One of our own, Rae Whitlock's, church has done some preaching on Acts recently. I don't know if it is a series or not. Here is their website: Grace Central and you can look for him here to ask.


----------



## KMK (Mar 8, 2011)

I believe our own Rev Greco has done such a series. I haven't listened to them yet, but hope to soon.

Christ Church PCA » Acts Sermons


----------



## fredtgreco (Mar 8, 2011)

KMK said:


> I believe our own Rev Greco has done such a series. I haven't listened to them yet, but hope to soon.
> 
> Christ Church PCA » Acts Sermons


I am indeed preaching through Acts, and enjoying it very much. I am now through chapter 18.


----------



## MarieP (Mar 8, 2011)

My pastor is currently preaching through Acts as well! We are in chapter 16, just heard an excellent sermon on the conversion of Lydia!

He's been in it for a little over three years now! Unfortunately, not all of them are filed properly under the Acts series (the librarian in me is twitching!), and a couple didn't get recorded due to technical difficulties, but this link should work.

SermonAudio.com - Reformed Baptist Church

All of the links are there, except for this one on Acts 14:1-

SermonAudio.com - Passionate, Persuasive Preaching


---------- Post added at 09:30 PM ---------- Previous post was at 09:12 PM ----------

[/COLOR]


fredtgreco said:


> KMK said:
> 
> 
> > I believe our own Rev Greco has done such a series.
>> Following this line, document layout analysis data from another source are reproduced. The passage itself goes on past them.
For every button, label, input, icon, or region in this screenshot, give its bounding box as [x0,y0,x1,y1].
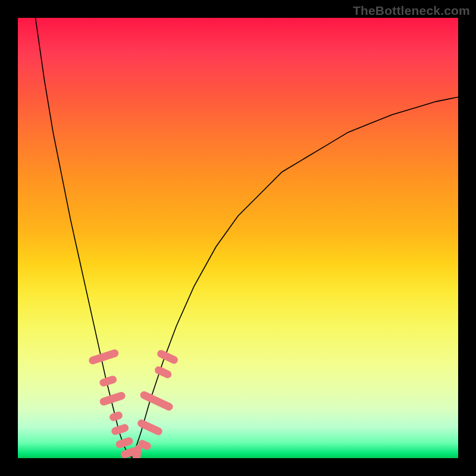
curves [36,18,458,458]
chart-frame: TheBottleneck.com [0,0,476,476]
marker-point [156,349,179,365]
plot-area [18,18,458,458]
watermark-text: TheBottleneck.com [353,4,470,18]
markers [88,349,179,458]
curve-left-branch [36,18,133,458]
marker-point [99,375,118,388]
marker-point [108,411,123,422]
marker-point [154,365,173,380]
marker-point [88,349,120,365]
marker-point [139,390,174,412]
curve-layer [18,18,458,458]
curve-right-branch [132,97,458,458]
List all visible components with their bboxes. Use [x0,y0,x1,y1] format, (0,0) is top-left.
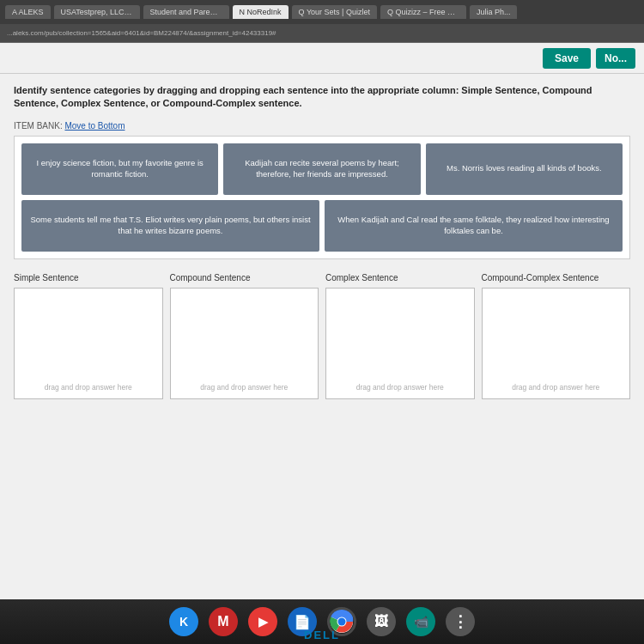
item-bank-header: ITEM BANK: Move to Bottom [14,121,630,131]
drop-zone-compound-area[interactable]: drag and drop answer here [170,288,319,399]
tab-julia[interactable]: Julia Ph... [470,5,518,19]
tab-usatestprep[interactable]: USATestprep, LLC -... [54,5,140,19]
drop-zone-simple-label: Simple Sentence [14,273,163,283]
sentence-card-2[interactable]: Kadijah can recite several poems by hear… [223,143,420,195]
sentence-card-1[interactable]: I enjoy science fiction, but my favorite… [21,143,218,195]
taskbar: K M ▶ 📄 🖼 📹 ⋮ DELL [0,599,644,644]
drop-zone-compound-complex-label: Compound-Complex Sentence [482,273,631,283]
taskbar-icon-youtube[interactable]: ▶ [248,607,277,636]
drop-zone-complex: Complex Sentence drag and drop answer he… [325,273,475,399]
drop-zone-complex-hint: drag and drop answer here [356,383,444,392]
taskbar-icon-gmail[interactable]: M [209,607,238,636]
tab-quizizz[interactable]: Q Quizizz – Free Quiz... [380,5,466,19]
drop-zone-simple-area[interactable]: drag and drop answer here [14,288,163,399]
action-bar: Save No... [0,43,644,74]
drop-zone-complex-area[interactable]: drag and drop answer here [325,288,475,399]
sentence-row-2: Some students tell me that T.S. Eliot wr… [21,200,623,252]
item-bank: I enjoy science fiction, but my favorite… [14,136,630,259]
next-button[interactable]: No... [596,48,635,69]
sentence-card-5[interactable]: When Kadijah and Cal read the same folkt… [325,200,623,252]
tab-student-parent[interactable]: Student and Parent... [143,5,229,19]
taskbar-icon-meet[interactable]: 📹 [406,607,435,636]
drop-zone-compound-complex-hint: drag and drop answer here [512,383,599,392]
url-bar: ...aleks.com/pub/collection=1565&aid=640… [0,24,644,43]
drop-zone-simple-hint: drag and drop answer here [45,383,132,392]
taskbar-icon-dots[interactable]: ⋮ [446,607,475,636]
taskbar-icon-photos[interactable]: 🖼 [367,607,396,636]
browser-tab-bar: A ALEKS USATestprep, LLC -... Student an… [0,0,644,24]
drop-zone-compound-hint: drag and drop answer here [200,383,288,392]
tab-quizlet[interactable]: Q Your Sets | Quizlet [292,5,377,19]
save-button[interactable]: Save [543,48,591,69]
tab-noredink[interactable]: N NoRedInk [233,5,289,19]
drop-zone-compound: Compound Sentence drag and drop answer h… [170,273,319,399]
drop-zone-compound-complex-area[interactable]: drag and drop answer here [482,288,631,399]
sentence-card-4[interactable]: Some students tell me that T.S. Eliot wr… [21,200,319,252]
sentence-card-3[interactable]: Ms. Norris loves reading all kinds of bo… [426,143,623,195]
drop-zone-compound-complex: Compound-Complex Sentence drag and drop … [482,273,631,399]
page-wrapper: A ALEKS USATestprep, LLC -... Student an… [0,0,644,644]
content-area: Identify sentence categories by dragging… [0,74,644,599]
item-bank-label: ITEM BANK: [14,121,63,131]
move-to-bottom-link[interactable]: Move to Bottom [64,121,125,131]
instructions-text: Identify sentence categories by dragging… [14,84,630,111]
drop-zones-container: Simple Sentence drag and drop answer her… [14,273,630,399]
tab-aleks[interactable]: A ALEKS [5,5,51,19]
dell-logo: DELL [304,629,340,641]
drop-zone-compound-label: Compound Sentence [170,273,319,283]
url-text: ...aleks.com/pub/collection=1565&aid=640… [7,29,276,37]
taskbar-icon-kiosk[interactable]: K [169,607,198,636]
svg-point-2 [338,618,346,626]
sentence-row-1: I enjoy science fiction, but my favorite… [21,143,623,195]
drop-zone-complex-label: Complex Sentence [325,273,475,283]
drop-zone-simple: Simple Sentence drag and drop answer her… [14,273,163,399]
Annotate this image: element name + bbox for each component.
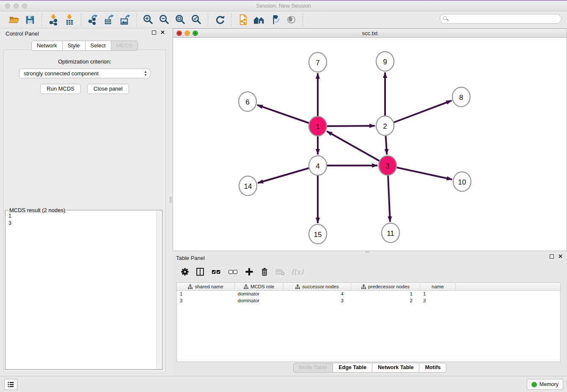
close-panel-icon[interactable]: ✕ (160, 30, 165, 35)
graph-node-10[interactable]: 10 (453, 172, 471, 191)
edge-1-6[interactable] (257, 105, 318, 126)
tab-edge-table[interactable]: Edge Table (333, 363, 372, 373)
save-icon (25, 14, 36, 25)
network-minimize-button[interactable]: − (184, 30, 190, 36)
export-table-button[interactable] (101, 13, 117, 27)
table-cell[interactable]: 2 (351, 298, 420, 304)
table-cell[interactable]: 1 (420, 291, 456, 298)
graph-node-15[interactable]: 15 (309, 224, 327, 244)
column-header-successor-nodes[interactable]: successor nodes (284, 283, 351, 290)
edge-3-1[interactable] (327, 131, 388, 166)
export-image-icon (119, 14, 131, 25)
hide-graphics-button[interactable] (267, 13, 283, 27)
float-table-panel-icon[interactable] (550, 254, 554, 259)
import-network-icon (48, 14, 59, 25)
graph-node-9[interactable]: 9 (376, 52, 394, 71)
close-table-panel-icon[interactable]: ✕ (558, 254, 563, 259)
tab-motifs[interactable]: Motifs (419, 363, 446, 373)
graph-node-3[interactable]: 3 (379, 156, 396, 175)
unchecked-boxes-icon (228, 267, 239, 276)
criterion-select[interactable]: strongly connected component ▲▼ (19, 69, 150, 78)
tab-network-table[interactable]: Network Table (372, 363, 420, 373)
export-image-button[interactable] (117, 13, 133, 27)
table-cell[interactable]: dominator (235, 291, 284, 298)
zoom-out-button[interactable] (156, 13, 172, 27)
table-cell[interactable]: 3 (177, 298, 235, 304)
graph-node-4[interactable]: 4 (309, 156, 327, 175)
export-network-button[interactable] (85, 13, 101, 27)
result-line: 3 (8, 220, 159, 227)
refresh-button[interactable] (212, 13, 228, 27)
network-file-button[interactable] (235, 13, 251, 27)
svg-text:15: 15 (314, 231, 322, 239)
graph-node-7[interactable]: 7 (309, 52, 327, 72)
divider-grip[interactable] (170, 197, 172, 203)
graph-node-1[interactable]: 1 (309, 116, 327, 136)
table-cell[interactable]: 3 (284, 298, 351, 304)
zoom-in-button[interactable] (140, 13, 156, 27)
column-label: shared name (195, 284, 223, 289)
network-canvas[interactable]: 7968124314101511 (173, 38, 567, 251)
zoom-fit-button[interactable] (172, 13, 188, 27)
deselect-all-button[interactable] (228, 267, 239, 276)
table-cell[interactable]: 1 (177, 291, 235, 298)
table-cell[interactable]: dominator (235, 298, 284, 304)
column-selector-button[interactable] (195, 267, 205, 276)
tab-style[interactable]: Style (63, 41, 85, 51)
tab-mcds[interactable]: MCDS (111, 41, 138, 51)
svg-text:8: 8 (459, 94, 463, 102)
save-session-button[interactable] (22, 13, 38, 27)
delete-column-button[interactable] (260, 267, 269, 276)
import-network-button[interactable] (45, 13, 61, 27)
select-stepper-icon: ▲▼ (144, 70, 147, 77)
panel-divider[interactable] (169, 28, 173, 376)
column-header-name[interactable]: name (420, 283, 456, 290)
select-all-button[interactable] (211, 267, 222, 276)
column-header-shared-name[interactable]: shared name (177, 283, 235, 290)
table-cell[interactable]: 4 (284, 291, 351, 298)
table-panel: Table Panel ✕ (173, 253, 567, 376)
memory-button[interactable]: Memory (527, 379, 563, 390)
run-mcds-button[interactable]: Run MCDS (40, 84, 81, 94)
table-settings-button[interactable] (180, 267, 190, 276)
float-panel-icon[interactable] (152, 30, 156, 35)
edge-3-10[interactable] (388, 166, 452, 179)
svg-text:1: 1 (316, 123, 319, 131)
svg-text:14: 14 (244, 182, 252, 190)
graph-node-14[interactable]: 14 (239, 176, 257, 196)
open-session-button[interactable] (6, 13, 22, 27)
eye-icon (286, 14, 297, 25)
graph-node-2[interactable]: 2 (376, 116, 394, 135)
tab-select[interactable]: Select (85, 41, 111, 51)
tab-network[interactable]: Network (31, 41, 63, 51)
network-close-button[interactable]: ✕ (176, 30, 182, 36)
graph-node-6[interactable]: 6 (239, 92, 256, 111)
import-table-button[interactable] (61, 13, 77, 27)
graph-node-8[interactable]: 8 (452, 87, 470, 107)
eye-button[interactable] (283, 13, 299, 27)
svg-text:4: 4 (316, 162, 319, 170)
search-box (440, 14, 561, 24)
add-column-button[interactable] (245, 267, 254, 276)
home-button[interactable] (251, 13, 267, 27)
svg-text:10: 10 (458, 178, 466, 186)
table-row[interactable]: 1dominator411 (177, 291, 560, 298)
table-row[interactable]: 3dominator323 (177, 298, 560, 304)
table-cell[interactable]: 3 (420, 298, 456, 304)
table-toolbar: f(x) (173, 263, 567, 281)
column-label: name (432, 284, 444, 289)
search-input[interactable] (440, 14, 561, 24)
tab-node-table[interactable]: Node Table (293, 363, 333, 373)
result-scrollbar[interactable] (156, 211, 162, 369)
edge-2-8[interactable] (385, 101, 451, 126)
network-maximize-button[interactable]: + (193, 30, 198, 36)
column-header-predecessor-nodes[interactable]: predecessor nodes (351, 283, 420, 290)
main-toolbar (0, 11, 567, 28)
task-history-button[interactable] (4, 379, 17, 390)
close-panel-button[interactable]: Close panel (87, 84, 129, 94)
graph-node-11[interactable]: 11 (382, 223, 399, 243)
column-header-MCDS-role[interactable]: MCDS role (235, 283, 284, 290)
export-network-icon (87, 14, 99, 25)
table-cell[interactable]: 1 (351, 291, 420, 298)
zoom-selected-button[interactable] (188, 13, 204, 27)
I haven't listened to them yet, but hope to soon.
> ...


 
From Acts 15 forward on fredtgreco's sermons, I am getting a 404 error. Does this mean my computer needs to be circumcised and keep Kosher?

---------- Post added at 09:43 PM ---------- Previous post was at 09:30 PM ----------

I just updated the link....this is a list of all the sermons on Acts (whether or not in the specific Acts series)....will be much easier!!


----------



## raekwon (Mar 16, 2011)

Unashamed 116 said:


> One of our own, Rae Whitlock's, church has done some preaching on Acts recently. I don't know if it is a series or not. Here is their website: Grace Central and you can look for him here to ask.


 
Yep, it's a series. We're headed into chapter 6 next week.


----------